POETRY WORKSHOP
Firebird takes form
Alison Chisholm is impressed by a set-form poem dealing with the theme of artistic freedom under a repressive regime
T
he lure of ekphrastic writing is irresistible. If you have a special painting, work of literature, statue or piece of music, why not celebrate it with a poem, immortalising your own appreciation of it alongside the original? Doing this provides a powerful tribute to its creator, and brings you the satisfaction of knowing you have honoured somebody else’s work.
Poet Corinne Lawrence of Bramhall, Cheshire was moved to write when David Lean’s film of Dr. Zhivago, a favourite of hers, appeared on television some years ago at the same time as a documentary about the construction of the novel, and they happened to coincide with her study of the book at a literature group.

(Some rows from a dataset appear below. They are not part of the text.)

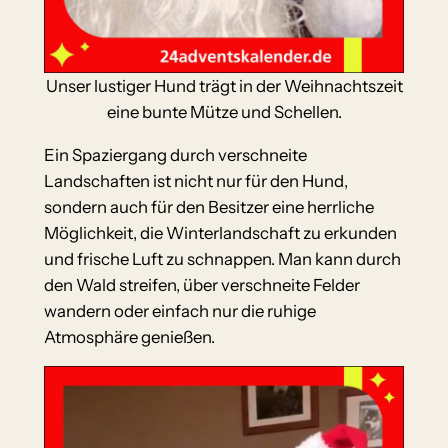
Unser lustiger Hund trägt in der Weihnachtszeit
eine bunte Mütze und Schellen.
Ein Spaziergang durch verschneite
Landschaften ist nicht nur für den Hund,
sondern auch für den Besitzer eine herrliche
Möglichkeit, die Winterlandschaft zu erkunden
und frische Luft zu schnappen. Man kann durch
den Wald streifen, über verschneite Felder
wandern oder einfach nur die ruhige
Atmosphäre genießen.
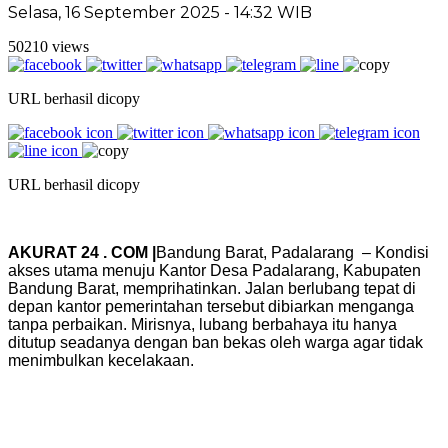
Selasa, 16 September 2025 - 14:32 WIB
50210 views
URL berhasil dicopy
URL berhasil dicopy
AKURAT 24 . COM |
Bandung Barat, Padalarang – Kondisi
akses utama menuju Kantor Desa Padalarang, Kabupaten
Bandung Barat, memprihatinkan. Jalan berlubang tepat di
depan kantor pemerintahan tersebut dibiarkan menganga
tanpa perbaikan. Mirisnya, lubang berbahaya itu hanya
ditutup seadanya dengan ban bekas oleh warga agar tidak
menimbulkan kecelakaan.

She says: ‘A major theme of the story is how human beings and their destinies are intertwined. This, of course, is shown very clearly in the film by the central poetic love story of Lara and Zhivago. But equally fascinating to me was the story of Pasternak’s creation of the novel, which is a commentary upon post-revolutionary Russian society. A complex fusion of philosophy, poetry, politics, landscape and nature, it is a work which has held an iconic position in world literature since its publication in Italy in 1957. However, it was so contentious that it wasn’t published in the Soviet Union until 1987. This, then, was the direction in which I wanted to take my own poem’.